Nei giorni successivi il figlio tornò sempre alla stessa ora e riempì tre scatole.
Prese i propri vestiti, i libri, la sciarpa rossa e alcune fotografie duplicate.
Lasciò il tavolo, la moka, la tazza scheggiata e gli orologi fermi alle 3:08.
Il padre non controllò ogni oggetto, ma rimase presente durante ogni visita.
Il primo giorno parlarono soltanto di ciò che andava avvolto nella carta.
Il secondo discussero per il quaderno di ricette, poi decisero di copiarlo pagina per pagina.
Il terzo, il padre preparò il caffè senza chiedere se il figlio si sarebbe fermato.
Il figlio bevve in piedi e se ne andò dopo pochi minuti.
Non era ancora pace, ma non era più una serratura cambiata di nascosto.
Alla fine della settimana, il fabbro tornò per controllare il cilindro e ritirare il pagamento.
Il padre pagò anche il tempo perso il primo giorno, senza contestare la cifra.
Il figlio arrivò con l’ultima scatola e posò la propria chiave sul tavolo.
«Ho finito», disse.
Il padre prese la chiave, ma non la mise subito nel cassetto.
Indicò la fotografia della moglie, ora appoggiata sul ripiano con il volto rivolto verso la stanza.
«Giovedì prossimo devo iniziare a copiare il quaderno.»
Il figlio infilò le mani nelle tasche.
«Puoi farlo da solo.»
«Posso», rispose il padre. «Ma non conosco la sua grafia quando saltava le parole.»
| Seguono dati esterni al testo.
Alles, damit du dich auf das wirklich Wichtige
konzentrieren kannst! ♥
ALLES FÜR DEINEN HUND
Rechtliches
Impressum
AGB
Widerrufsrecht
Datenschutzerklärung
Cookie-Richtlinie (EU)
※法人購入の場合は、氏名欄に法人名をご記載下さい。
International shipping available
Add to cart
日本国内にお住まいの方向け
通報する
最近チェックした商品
Il figlio guardò la moka già pronta sul fornello spento.
«Alle cinque», disse.
Il padre annuì.
Poi prese la piccola sveglia che era stata dietro il muro, regolò con attenzione le lancette sull’ora corrente e la mise al centro del tavolo.
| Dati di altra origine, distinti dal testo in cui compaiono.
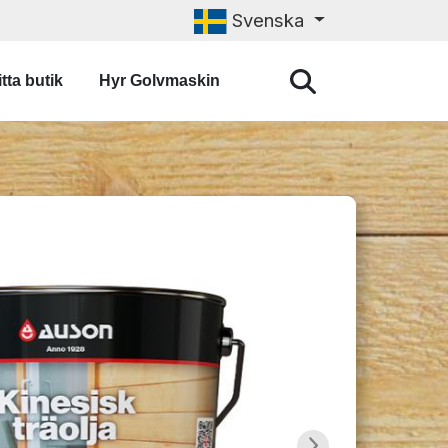
Svenska
tta butik
Hyr Golvmaskin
Accanto posò la chiave restituita, non per trattenere suo figlio nell’appartamento, ma perché potesse riprenderla il giovedì successivo entrando dalla porta principale.
La sciarpa rossa uscì di casa nella scatola del figlio.
La sveglia rimase con il padre.
E mentre gli altri orologi continuavano a segnare le 3:08, quello che era stato nascosto dietro la parete continuò finalmente a misurare il tempo che veniva dopo.